They were styling him, says Chorpenning, "as a figure who would help navigate the crisis of the family and the church: as a protector, a nurturer." Moreover, Gerson and Bernardine maintained that Joseph's bond with the Messiah and the Virgin was so close that, like them, he was assumed bodily into heaven--where, as Bernardine put it, "just as this holiest of families ... lived together on earth in a laborious life and affectionate grace, so do they now rule in affectionate glory in heaven." That novelty, eventually known as the Holy Family, became a church staple and effectively transformed Joseph, as a member, from a nobody into one of the universe's most powerful personages. Why not pray to St. Joseph, Bernardine asked, since "Christ does not now deny to Joseph that intimacy, reverence and very high honor which he gave him on earth, as a son of his father."

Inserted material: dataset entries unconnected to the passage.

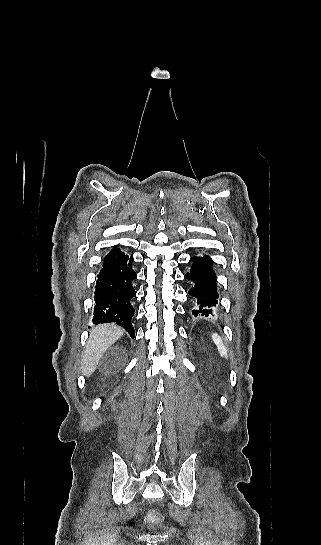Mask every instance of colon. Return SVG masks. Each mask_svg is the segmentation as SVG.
Segmentation results:
<instances>
[{"label":"colon","instance_id":"5ec220e1","mask_svg":"<svg viewBox=\"0 0 321 545\" xmlns=\"http://www.w3.org/2000/svg\"><path fill=\"white\" fill-rule=\"evenodd\" d=\"M149 519H150L151 521H157V520H158V517H157L154 513H151V514L149 515Z\"/></svg>","mask_w":321,"mask_h":545}]
</instances>
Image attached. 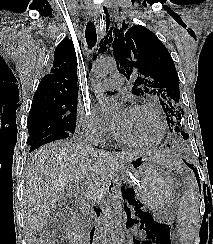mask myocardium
I'll use <instances>...</instances> for the list:
<instances>
[{"label":"myocardium","instance_id":"obj_1","mask_svg":"<svg viewBox=\"0 0 213 244\" xmlns=\"http://www.w3.org/2000/svg\"><path fill=\"white\" fill-rule=\"evenodd\" d=\"M128 110H145V111L149 112L150 114H152V116L154 117V119L156 120V122L159 126L160 136L157 140H155L153 142H149V143L135 142V141H130V140H127V139L121 137L119 135V133L116 131V129H114L113 134H114L115 139L125 146L134 147V148L148 149V148H153L155 146H158L165 137V126H164V123H163L159 113L157 112V110L153 106H151L149 104H144V103L133 104L128 108Z\"/></svg>","mask_w":213,"mask_h":244}]
</instances>
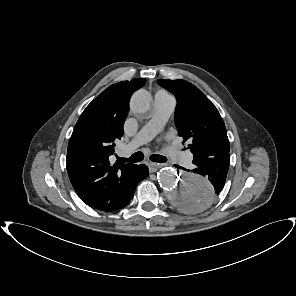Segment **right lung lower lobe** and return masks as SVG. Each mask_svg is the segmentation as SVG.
Masks as SVG:
<instances>
[{"instance_id": "1", "label": "right lung lower lobe", "mask_w": 296, "mask_h": 296, "mask_svg": "<svg viewBox=\"0 0 296 296\" xmlns=\"http://www.w3.org/2000/svg\"><path fill=\"white\" fill-rule=\"evenodd\" d=\"M148 174V168L145 165H132L131 169L128 172L127 193L120 205L117 207V209H121L129 204L130 200L134 195L137 184L143 179H145L148 176Z\"/></svg>"}]
</instances>
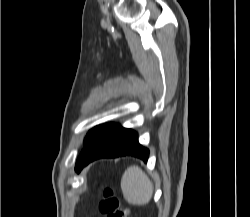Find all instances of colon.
<instances>
[{
    "mask_svg": "<svg viewBox=\"0 0 250 217\" xmlns=\"http://www.w3.org/2000/svg\"><path fill=\"white\" fill-rule=\"evenodd\" d=\"M99 210L104 217H129L120 197L111 188L105 187L101 193Z\"/></svg>",
    "mask_w": 250,
    "mask_h": 217,
    "instance_id": "obj_1",
    "label": "colon"
}]
</instances>
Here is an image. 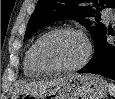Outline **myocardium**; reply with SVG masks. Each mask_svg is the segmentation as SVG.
Listing matches in <instances>:
<instances>
[{
	"label": "myocardium",
	"instance_id": "f54148a6",
	"mask_svg": "<svg viewBox=\"0 0 115 99\" xmlns=\"http://www.w3.org/2000/svg\"><path fill=\"white\" fill-rule=\"evenodd\" d=\"M61 33H71L74 35H77L80 37L84 44H85V53L82 59L72 65V66H67V67H51L48 66L41 58V53H40V48L42 43L48 39L51 36L61 34ZM92 55V45L88 37L79 29L73 28V27H59L52 29L45 34H43L41 37H39L35 44H34V49H33V58L36 66L45 74H60V73H68V72H74L82 67H84L90 60Z\"/></svg>",
	"mask_w": 115,
	"mask_h": 99
}]
</instances>
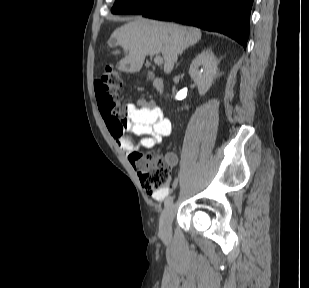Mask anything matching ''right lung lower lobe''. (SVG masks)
Masks as SVG:
<instances>
[{
	"label": "right lung lower lobe",
	"mask_w": 309,
	"mask_h": 288,
	"mask_svg": "<svg viewBox=\"0 0 309 288\" xmlns=\"http://www.w3.org/2000/svg\"><path fill=\"white\" fill-rule=\"evenodd\" d=\"M252 4L253 0H165L142 15L220 32L246 49Z\"/></svg>",
	"instance_id": "obj_1"
}]
</instances>
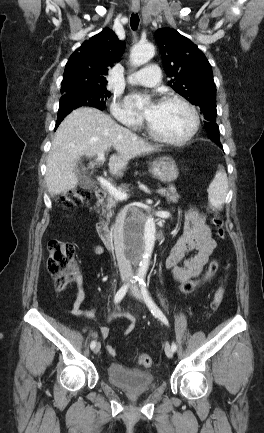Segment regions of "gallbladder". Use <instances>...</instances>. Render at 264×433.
Instances as JSON below:
<instances>
[{
	"mask_svg": "<svg viewBox=\"0 0 264 433\" xmlns=\"http://www.w3.org/2000/svg\"><path fill=\"white\" fill-rule=\"evenodd\" d=\"M77 177H78V183L82 188L92 189L94 187V184L85 175L84 169L81 165L77 166Z\"/></svg>",
	"mask_w": 264,
	"mask_h": 433,
	"instance_id": "1",
	"label": "gallbladder"
}]
</instances>
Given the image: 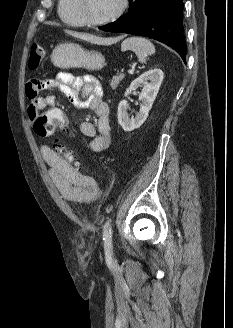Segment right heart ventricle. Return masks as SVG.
<instances>
[{
	"label": "right heart ventricle",
	"mask_w": 233,
	"mask_h": 328,
	"mask_svg": "<svg viewBox=\"0 0 233 328\" xmlns=\"http://www.w3.org/2000/svg\"><path fill=\"white\" fill-rule=\"evenodd\" d=\"M58 14L62 22L69 26L81 27L84 22L76 10V0H59Z\"/></svg>",
	"instance_id": "obj_1"
}]
</instances>
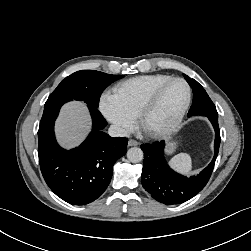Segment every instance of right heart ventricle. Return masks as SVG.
<instances>
[{
    "label": "right heart ventricle",
    "instance_id": "obj_1",
    "mask_svg": "<svg viewBox=\"0 0 251 251\" xmlns=\"http://www.w3.org/2000/svg\"><path fill=\"white\" fill-rule=\"evenodd\" d=\"M172 78L165 74L141 75L127 79L114 88L115 95L120 102L135 116L150 96L163 82Z\"/></svg>",
    "mask_w": 251,
    "mask_h": 251
}]
</instances>
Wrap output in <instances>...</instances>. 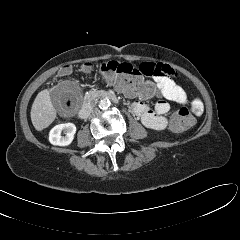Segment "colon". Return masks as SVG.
<instances>
[{"mask_svg":"<svg viewBox=\"0 0 240 240\" xmlns=\"http://www.w3.org/2000/svg\"><path fill=\"white\" fill-rule=\"evenodd\" d=\"M82 69L89 72L93 69V66L87 63ZM98 69L117 89L127 95L150 99L159 94L157 85L152 81L146 80L138 66L125 62L108 61L102 63ZM71 71V66H64L61 68L60 74L67 75ZM193 123V117L184 107L176 110L170 120L171 129L176 132L187 130Z\"/></svg>","mask_w":240,"mask_h":240,"instance_id":"obj_1","label":"colon"}]
</instances>
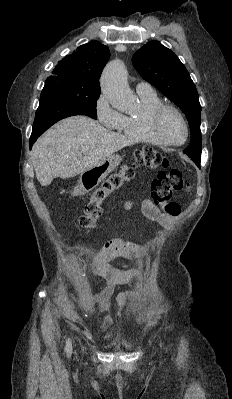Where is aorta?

That was radical, highly charged stuff, but in time it found a suitable champion. Teresa of Avila, born in 1515, was one of the Catholic Church's great mystics and--through tireless work founding and defending a new model for convents and monasteries--a heroine of the Counter-Reformation, Catholicism's vigorous response to the challenge of Protestantism. After prayer to Joseph cured her of an early case of paralysis, she adopted him as her "true father," stating that "in heaven God does whatever he commands." Teresa took the Nazareth household as the model for her order and named 12 of 17 monasteries after Joseph. "The devotion snowballed," says Chorpenning, and the Earthly Trinity, as Jesus, Mary and Joseph came sometimes to be called, took Catholic Europe by storm. It had also leaped to the New World, where Joseph became the patron saint of both "New Spain" and "New France." He remains the official saint of Catholics in Mexico and Canada.